2. After he had explained the gospel to his hearers, he next

taught them what it was to embrace it. "He testified, both to the Jews and also to the Greeks, repentance toward God and faith toward our Lord Jesus Christ." Repentance and faith both flow from pure, disinterested love, but are exercised towards different objects. In repentance, the sinner fixes his eye and his heart upon God, whose character he has hated, whose law he has broken, and whose displeasure he has incurred. He loathes and abhors himself for all his transgressions, accepts the punishment of his iniquity, and cordially approves of that justice which condemns him. In faith, the sinner fixes his eye and his heart upon the Lord Jesus Christ, and loves him for loving righteousness and hating iniquity; for condemning sin in the flesh; and for doing that, which renders it consistent with all the perfections of God, to pardon and save the penitent.
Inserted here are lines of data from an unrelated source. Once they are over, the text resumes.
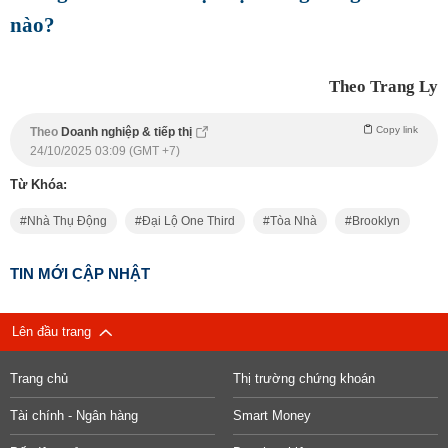
nào?
Theo Trang Ly
Copy link
Theo
Doanh nghiệp & tiếp thị
24/10/2025 03:09 (GMT +7)
Từ Khóa:
Nhà Thụ Động
Đại Lộ One Third
Tòa Nhà
Brooklyn
TIN MỚI CẬP NHẬT
Lên đầu trang
Trang chủ
Thị trường chứng khoán
Tài chính - Ngân hàng
Smart Money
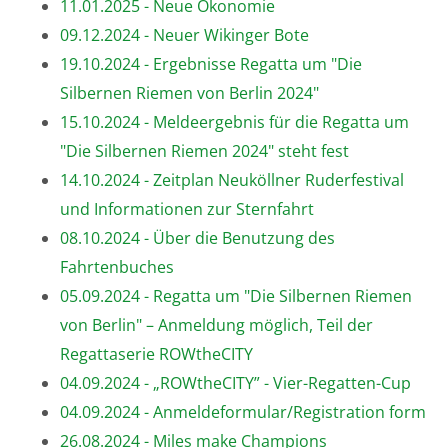
11.01.2025 - Neue Ökonomie
09.12.2024 - Neuer Wikinger Bote
19.10.2024 - Ergebnisse Regatta um "Die
Silbernen Riemen von Berlin 2024"
15.10.2024 - Meldeergebnis für die Regatta um
"Die Silbernen Riemen 2024" steht fest
14.10.2024 - Zeitplan Neuköllner Ruderfestival
und Informationen zur Sternfahrt
08.10.2024 - Über die Benutzung des
Fahrtenbuches
05.09.2024 - Regatta um "Die Silbernen Riemen
von Berlin" – Anmeldung möglich, Teil der
Regattaserie ROWtheCITY
04.09.2024 - „ROWtheCITY” - Vier-Regatten-Cup
04.09.2024 - Anmeldeformular/Registration form
26.08.2024 - Miles make Champions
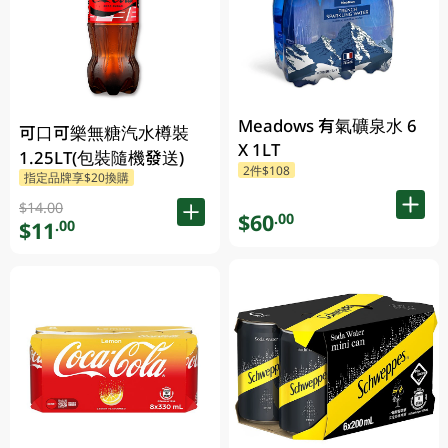
Meadows 有氣礦泉水 6
可口可樂無糖汽水樽裝
X 1LT
1.25LT(包裝隨機發送)
2件$108
指定品牌享$20換購
$14.00
$60
.00
$11
.00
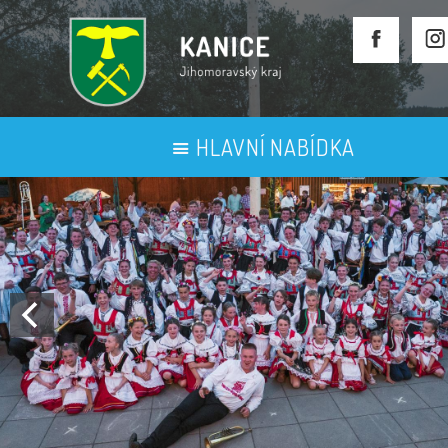
HLAVNÍ NABÍDKA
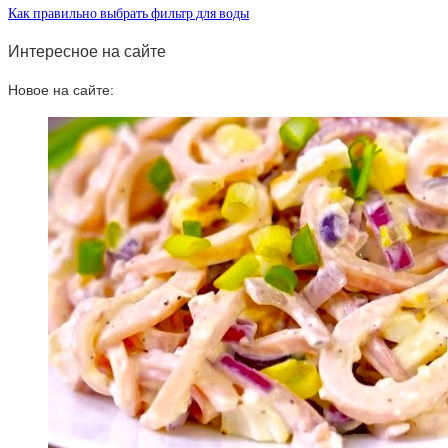
Как правильно выбрать фильтр для воды
Интересное на сайте
Новое на сайте:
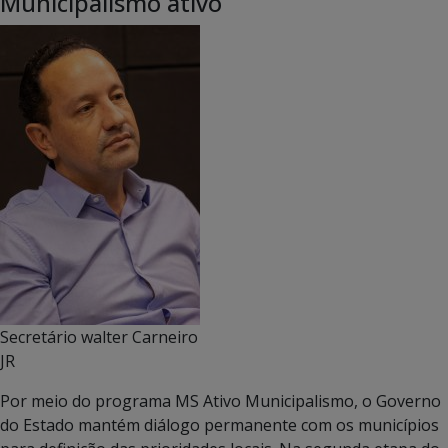
Municipalismo ativo
Secretário walter Carneiro
JR
Por meio do programa MS Ativo Municipalismo, o Governo
do Estado mantém diálogo permanente com os municípios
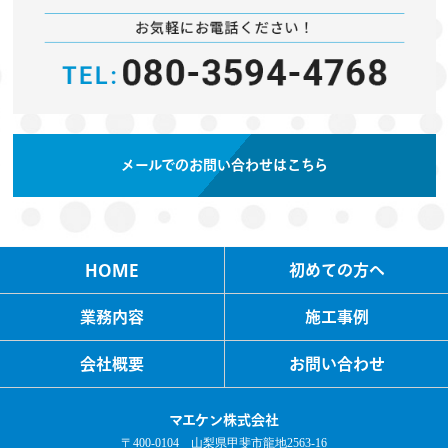
メールでのお問い合わせはこちら
HOME
初めての方へ
業務内容
施工事例
会社概要
お問い合わせ
マエケン株式会社
〒400-0104 山梨県甲斐市龍地2563-16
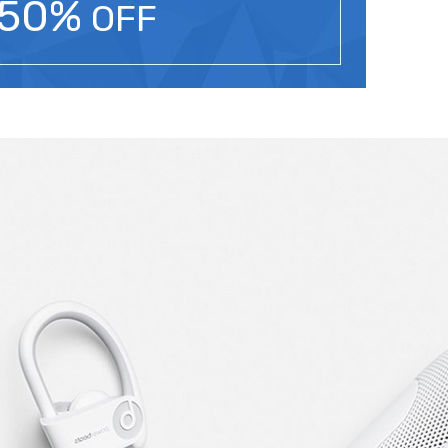
50%
OFF
-23%
-25%
SOLD OUT
SOLD OUT
Original
Current
Original
Current
฿
1,590
฿
1,990
฿
2,590
฿
1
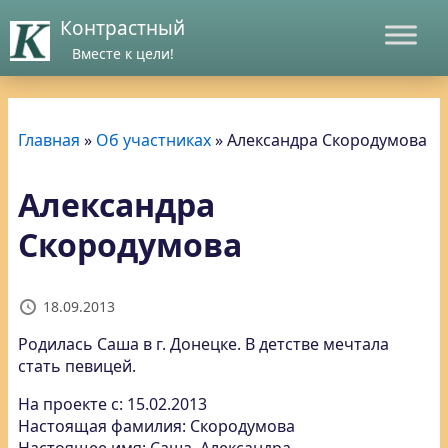
Контрастный
Вместе к цели!
Главная
»
Об участниках
»
Александра Скородумова
Александра
Скородумова
18.09.2013
Родилась Саша в г. Донецке. В детстве мечтала
стать певицей.
На проекте с: 15.02.2013
Настоящая фамилия: Скородумова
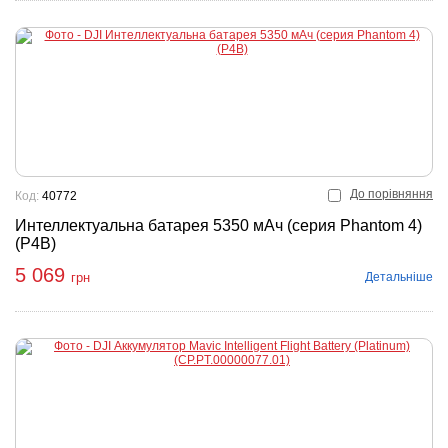
До порівняння
Код:
40772
Интеллектуальна батарея 5350 мАч (серия Phantom 4)
(P4B)
5 069
Детальніше
грн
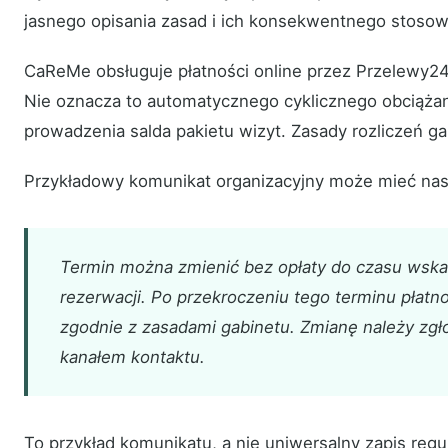
jasnego opisania zasad i ich konsekwentnego stosow
CaReMe obsługuje płatności online przez Przelewy24 
Nie oznacza to automatycznego cyklicznego obciążan
prowadzenia salda pakietu wizyt. Zasady rozliczeń ga
Przykładowy komunikat organizacyjny może mieć nas
Termin można zmienić bez opłaty do czasu wsk
rezerwacji. Po przekroczeniu tego terminu płatno
zgodnie z zasadami gabinetu. Zmianę należy zg
kanałem kontaktu.
To przykład komunikatu, a nie uniwersalny zapis re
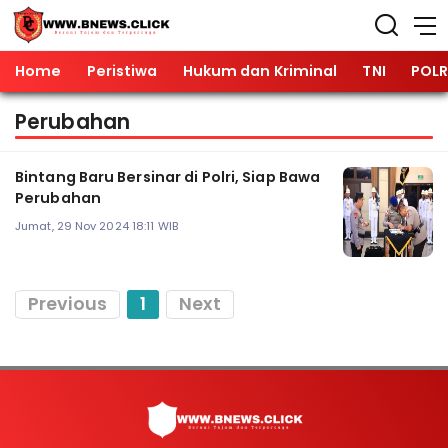
Home
Peristiwa
Hukum dan Kriminal
TNI
POLR
Perubahan
Bintang Baru Bersinar di Polri, Siap Bawa
Perubahan
Jumat, 29 Nov 2024 18:11 WIB
Previous
1
Next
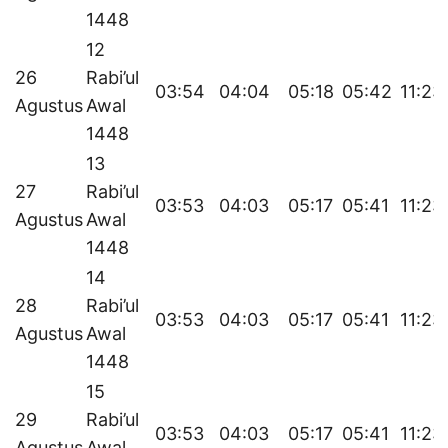
1448
12
26
Rabi’ul
03:54
04:04
05:18
05:42
11:23
Agustus
Awal
1448
13
27
Rabi’ul
03:53
04:03
05:17
05:41
11:23
Agustus
Awal
1448
14
28
Rabi’ul
03:53
04:03
05:17
05:41
11:23
Agustus
Awal
1448
15
29
Rabi’ul
03:53
04:03
05:17
05:41
11:23
Agustus
Awal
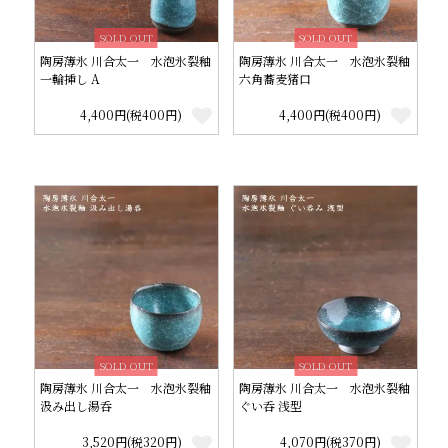
SOLD OUT
SOLD OUT
陶房薄氷 川合太一 水泡氷裂釉
陶房薄氷 川合太一 水泡氷裂釉
一輪挿し A
六角蕎麦猪口
4,400円(税400円)
4,400円(税400円)
SOLD OUT
SOLD OUT
陶房薄氷 川合太一 水泡氷裂釉
陶房薄氷 川合太一 水泡氷裂釉
汲み出し湯呑
ぐい呑 浅型
3,520円(税320円)
4,070円(税370円)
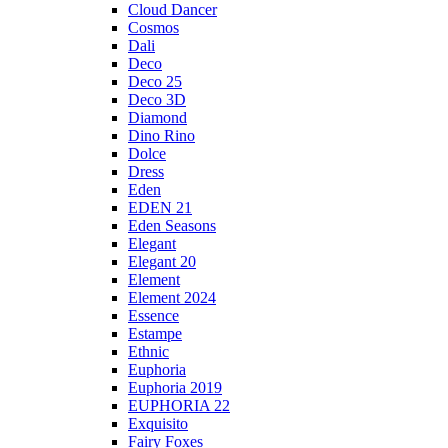
Cloud Dancer
Cosmos
Dali
Deco
Deco 25
Deco 3D
Diamond
Dino Rino
Dolce
Dress
Eden
EDEN 21
Eden Seasons
Elegant
Elegant 20
Element
Element 2024
Essence
Estampe
Ethnic
Euphoria
Euphoria 2019
EUPHORIA 22
Exquisito
Fairy Foxes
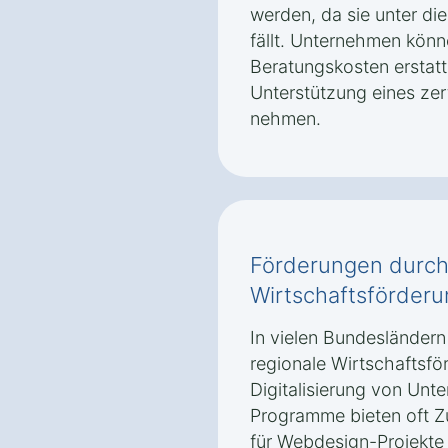
werden, da sie unter die
fällt. Unternehmen könn
Beratungskosten erstat
Unterstützung eines zert
nehmen.
Förderungen durch
Wirtschaftsförder
In vielen Bundesländer
regionale Wirtschaftsfö
Digitalisierung von Unt
Programme bieten oft Z
für Webdesign-Projekte 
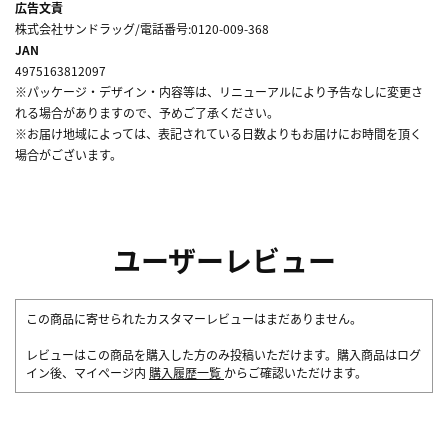
広告文責
株式会社サンドラッグ/電話番号:0120-009-368
JAN
4975163812097
※パッケージ・デザイン・内容等は、リニューアルにより予告なしに変更さ
れる場合がありますので、予めご了承ください。
※お届け地域によっては、表記されている日数よりもお届けにお時間を頂く
場合がございます。
ユーザーレビュー
この商品に寄せられたカスタマーレビューはまだありません。
レビューはこの商品を購入した方のみ投稿いただけます。購入商品はログ
イン後、マイページ内
購入履歴一覧
からご確認いただけます。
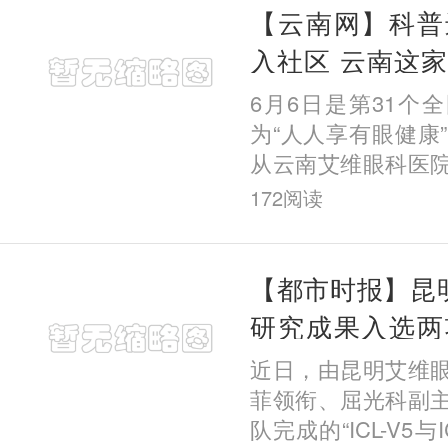
【云南网】科普
入社区 云南这
月公益行动
6月6日是第31个
为“人人享有眼健康
从云南艾维眼科医
昆明市委会直属经
172
阅读
五华区教育体育局
下，该
【都市时报】昆明
研究成果入选两
术盛会
近日，由昆明艾维
菲领衔、屈光科副
队完成的“ICL-V5与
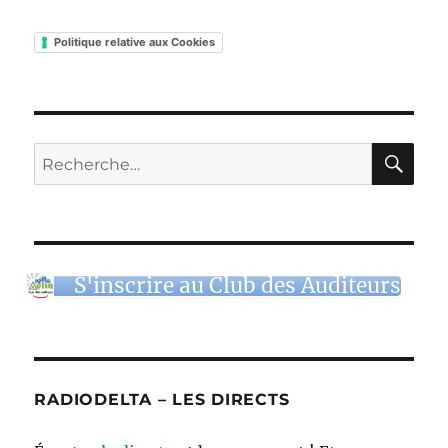
Politique relative aux Cookies
RE
Recherche
pour :
S'inscrire au Club des Auditeurs
RADIODELTA – LES DIRECTS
This saving faith naturally follows repentance, but can never go before it; because love to Christ necessarily pre-supposes self abasement and self abhorrence for sin. Accordingly the apostle, after the example of Christ, plaçes repentance before faith. This is the natural order of these two gracious affections, and they are always exercised in this order, by all who cordially embrace the gospel. And since he knew that none could derive any saving benefit from the gospel without complying with the terms of life, he did for this reason describe those gracious exercises of heart which are the essence of repentance and faith, and which are absolutely necessary to obtain pardon and acceptance with God, through the atonement of Christ.

3. The apostle made it his universal practice in preaching, not only to explain the gospel to his hearers, and teach them what it was to comply with it, but urged them to repent and believe immediately. He says in the text, that he testified "both to the Jews and also to the Greeks, repentance toward God, and faith toward our Lord Jesus Christ." As soon as he had taught sinners the nature, design, and terms of the gospel, he exhorted them to embrace it without the least delay. He concluded his discourse to the stupid and ignorant Athenians, with a solemn exhortation to repentance. He told them that God had winked at their former ignorance, but now commanded them to repent immediately. To the Corinthians he said, "Now then we are ambassadors for Christ, as though God did beseech you by us; we pray you in Christ's stead be ye reconciled to God." He held the same imperative language to the Ephesians. In addressing the sinner he said, "Awake thou that sleepest, and arise from the dead, and Christ shall give thee light." The apostle Paul not only instructed, but exhorted his hearers. He addressed not only the understandings, but the consciences of sinners. He always meant to fasten upon their

minds a sense of their immediate obligation to renounce their enmity to God, and become reconciled to him upon the terms of the gospel. Though he very well knew the moral weakness and impotence of sinners, arising from the native depravity of their hearts, yet he solemnly testified that it was their immediate and indispensable duty to exercise repentance toward God, and faith toward our Lord Jesus Christ. This was his constant, uniform practice in preaching the gospel to those who were dead in trespasses and sins.

Let us now consider,

II. The propriety of the apostle's urging sinners to embrace the gospel immediately. He undoubtedly saw the propriety of this mode of preaching, and perhaps we shall all see the propriety of it, if we candidly and impartially attend to what may be offered in favor of his exhorting the impenitent and unbelieving to an immediate compliance with the gospel.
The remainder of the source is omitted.